Have you ever woken up with a sore jaw or tight, painful muscles? If so, it could be a sign that you’re grinding your teeth at night. In this situation, investing in a night guard might be worth considering.
So just what is a night guard? A night guard is a plastic device commonly used to prevent teeth grinding (also known as bruxism). It fits over the upper or lower rows of teeth and helps keep them from coming into contact during sleep. The goal is to reduce wear and tear on both the patient’s teeth and jaw joints.
But do they really work? In short, yes! Studies have shown that wearing a night guard can significantly reduce pain related to bruxism, and may even help those who are prone to headaches caused by the grinding. It can also protect against long-term damage from teeth grinding and prevent the need for costly dental work down the line.

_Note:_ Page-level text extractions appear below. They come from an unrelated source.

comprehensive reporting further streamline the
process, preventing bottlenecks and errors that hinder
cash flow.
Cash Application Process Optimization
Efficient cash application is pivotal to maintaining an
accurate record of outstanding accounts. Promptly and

So if you think a night guard could benefit you, it’s best to consult with your dentist first. They will be able to properly evaluate whether or not this is something that would be beneficial for you and provide instructions on how to use it correctly. With proper care, a night guard can help keep your smile healthy and strong for years to come! In summary, investing in a night guard might just be worth it – so talk to your dentist today and find out what they recommend!
What Is Bruxism?
Quick background about teeth grinding and clenching, also known as bruxism. In some cases, bruxism can result in fracturing, loosening or loss of teeth. Chronic bruxism may wear teeth down all the way to the stumps. When these events happen bridges, crowns, root canals, implants, partial dentures and even complete dentures may be needed to replace your teeth. Not only can severe grinding damaged teeth and result in tooth loss, it can also affect your jaw cause or worsen TMD, TMJ Disorder, and even change the appearance of your face.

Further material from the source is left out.